FLEXIBLE WORKING - 15.12.2005

Avoiding the pitfalls

As you’re aware, the right to request flexible working has existed since 2002. However, businesses are still coming badly unstuck in how they handle requests. So what are some of the main pitfalls to avoid?

The right approach

The right of those with children under the age of six (or disabled children under 18) to make flexible working requests has been in existence since 2002. However, employers of all sizes are still finding themselves in tribunal as a result of the way that they managed the rejection process. Two recent decisions show just how careful you need to be when doing this. What can you learn from these employers’ mistakes?

Grounds for refusal

A high-profile case involving British Airways (BA) shows how important it is to pick the right ground(s) for refusing a flexible working request. In Starmer v British Airways 2005, BA lost its appeal over its refusal to allow Starmer (a pilot) to work 50% of her hours in order to care for her daughter. It had agreed to a reduction to 75%, to allow her to gain the 2,000 hours of flying time that it deemed necessary for safety reasons.
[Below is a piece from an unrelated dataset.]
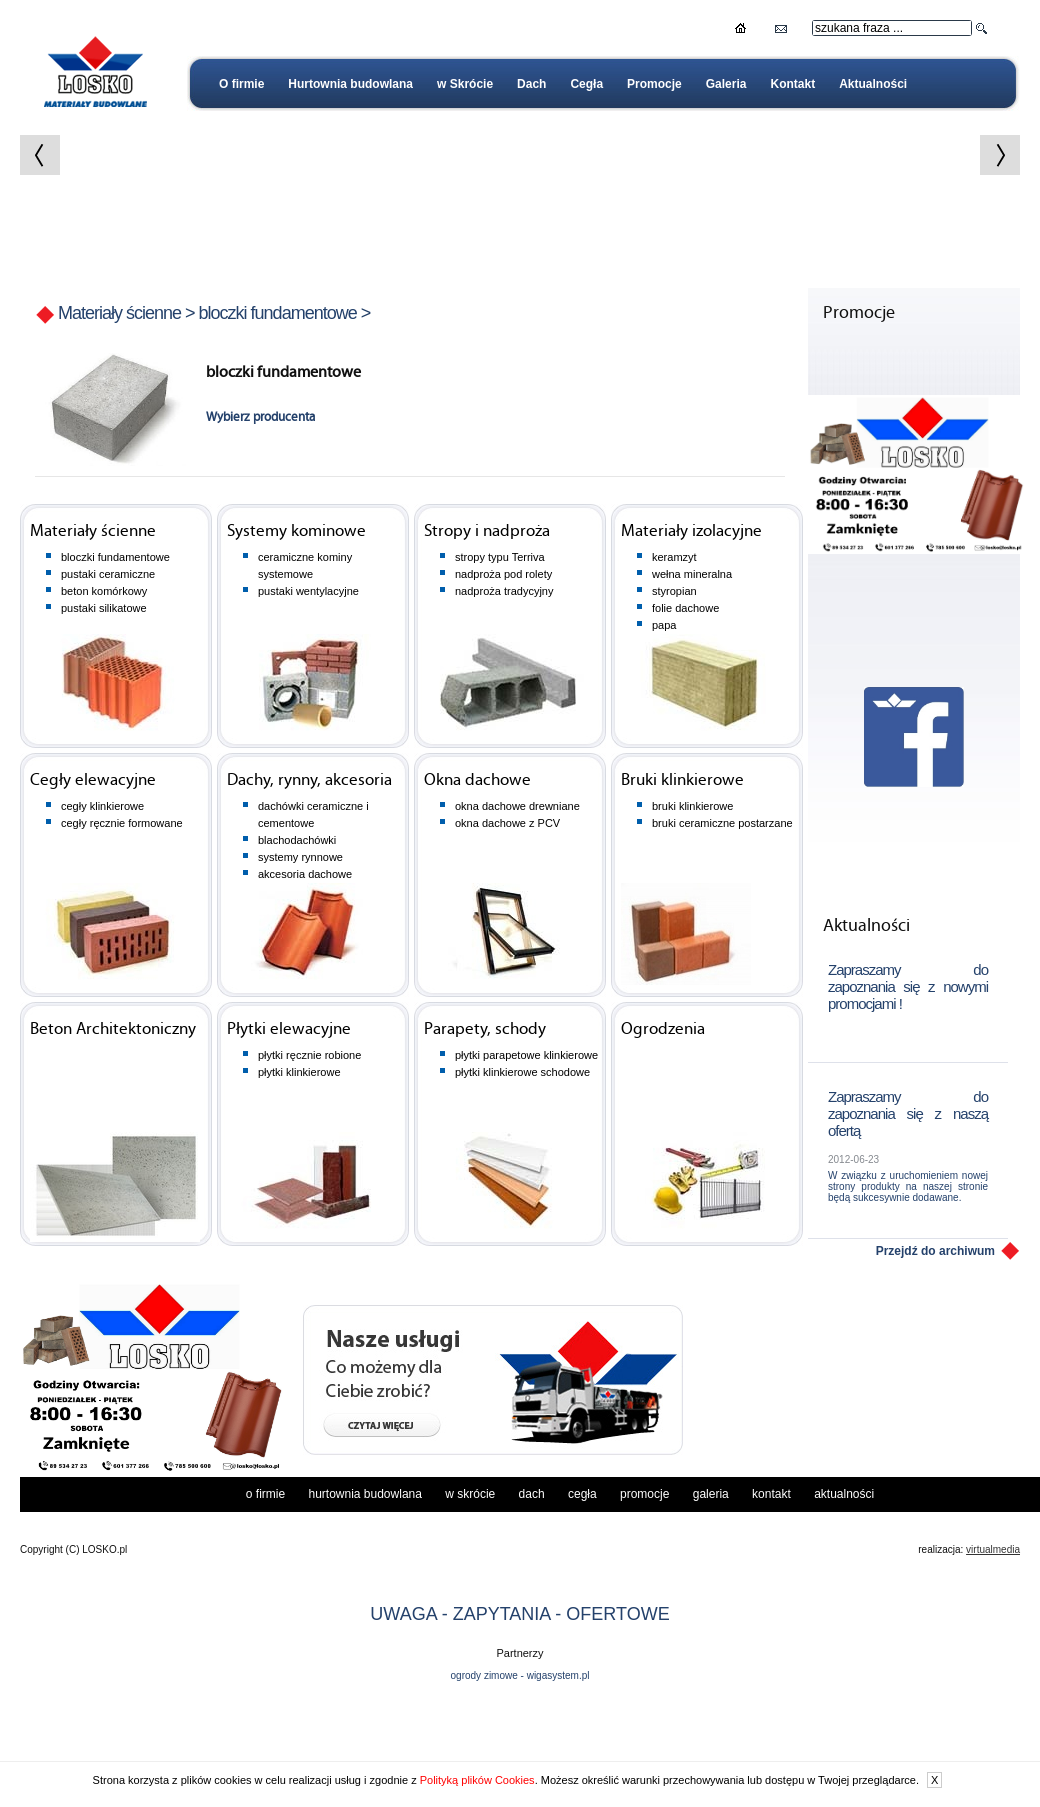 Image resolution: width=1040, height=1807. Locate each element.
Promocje (654, 84)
Once she had achieved this, a further reduction could be discussed. Whilst this seems reasonable, BA had only introduced this rule five months after it had refused her initial request due to the “burden of extra costs”. Apart from the fact that it hadn’t made much attempt to justify it, this statutory defence isn’t really appropriate for such a large company to use.

Revoking a request

You also need to ensure that a new manager doesn’t try to revoke an existing agreement. This is what happened in Langton v Herbert Smith 2005.Herbert Smith, a major law firm, had previously agreed that Langton (L), could work part-time following her return from maternity leave in April 2002. However, a new manager was appointed and he informed her that she needed to revert back to working core hours. This led to a dispute and her eventual dismissal, as it was felt that her job could no longer be carried out on a part-time basis. She also succeeded in her claim and won £40,000 compensation.

Other pitfalls

You should also remember that poor handling of these types of request puts you at risk of an indirect sex discrimination claim. If so, the level of compensation is potentially unlimited. It may also create bad publicity for you with customers, even if it’s just a local newspaper article.

Dealing with requests

These cases illustrate how even large companies (including a major city law firm) can get it wrong. So play it safe and double check on how you deal with any requests for flexible working.
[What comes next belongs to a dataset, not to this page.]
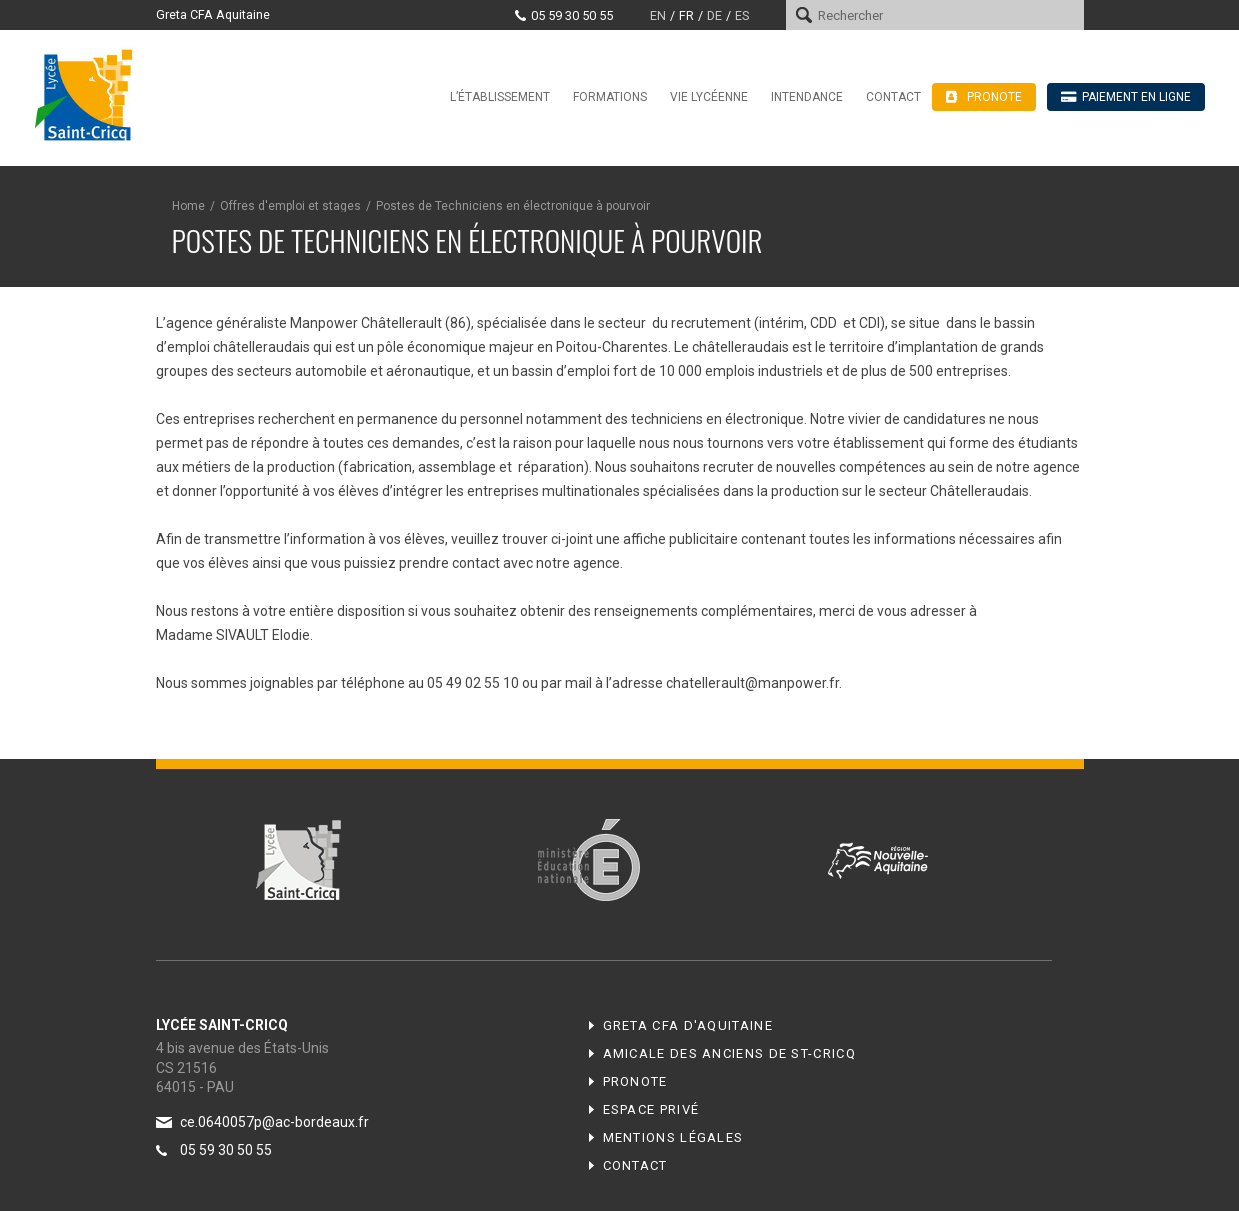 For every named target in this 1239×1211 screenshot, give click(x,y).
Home (188, 206)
Tip 1. Unless you’re a very small company, think twice before automatically relying on the “burden of extra costs” argument. Instead, do your homework so that you’re in a position to demonstrate; (1) why there are extra costs involved; (2) what they are, and; (3) why they would be a burden on your business.

Tip 2. Ensure that any flexible working requests come to you, instead of being decided solely by a line manager or supervisor. This way any problems can be discussed and any ignorance of the law, e.g. on a new manager’s part, can be dealt with in a way which doesn’t expose you to liability.

If you wish to use the “burden of extra costs” argument to defeat a request, do your sums to demonstrate why. Also, don’t leave the issue of requests solely to line managers, in case they’re unsure of the law (as even British Airways showed in a recent case).